Я перекрою все пути.
Я — дом твой, я — твоя дорога,
Ты ходишь с образом моим.
В тебе меня настолько много.
Что нету места там другим…
Что сказать, эти новосибирские встречи были радостью, но настоящий сюрприз ожидал меня на другой день, когда я пришла в Оперный театр со своей здешней приятельницей.
Сначала решили посмотреть музей при театре.
— Вот ваш Хачатурян, — говорит нам старый оперный актер, теперь заведующий этим музеем, показывая на большой портрет со знакомой размашистой подписью. — Он приезжал на премьеру «Гаянэ» и «Спартака»… Осенью у нас пойдет спендиаровская «Алмаст», дирижер приедет из Еревана. Может, и вы заедете, а?
Старик произносит это так просто и обыденно, словно Новосибирск где-то в десяти — пятнадцати километрах от Еревана и в любую минуту я могу заскочить туда.

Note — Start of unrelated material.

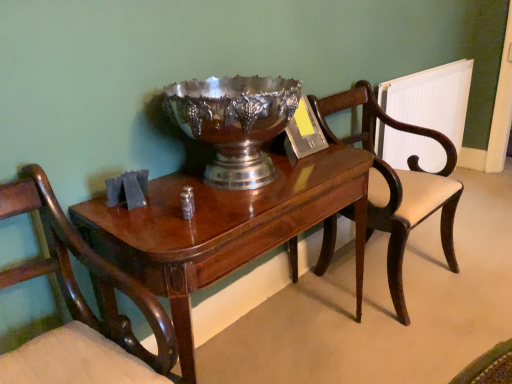 Locate an element on the screen. The image size is (512, 384). vacant space underneath mahogany wood chair at right, marked as the 2th chair in a front-to-back arrangement (from a real-world perspective) is located at coordinates (371, 276). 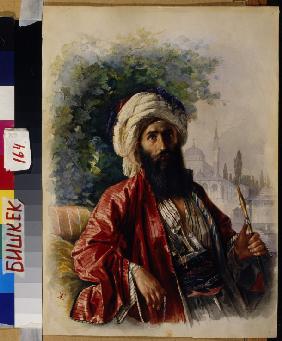 Locate an element on the screen. masking tape is located at coordinates (34, 7), (12, 234).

Благодарю за приглашение, и, попрощавшись, мы идем в другое крыло здания, где находится местная филармония. Должен был выступать азербайджанский молодой певец Бюль-Бюль-оглы. Не только певец, но и композитор— он исполняет лишь песни, положенные на музыку им самим. Мягкая переливчатость интонации напомнила мне его знаменитого отца, с которым я познакомилась в юности, когда впервые в жизни «вышла в свет», была включена в армянскую делегацию, ехавшую в Баку на празднование столетия Мирзы Фатали Ахундова. Вот тогда-то в опере «Кер-оглы» я услышала этого звонкоголосого соловья — Бюль-Бюля. И, может, от давнего, милого сердцу воспоминания ощутила что-то родное в изящном, модно одетом, длинноволосом молодом человеке, в его песнях, где резкие современные ритмы смягчала жаркая сердечность Востока.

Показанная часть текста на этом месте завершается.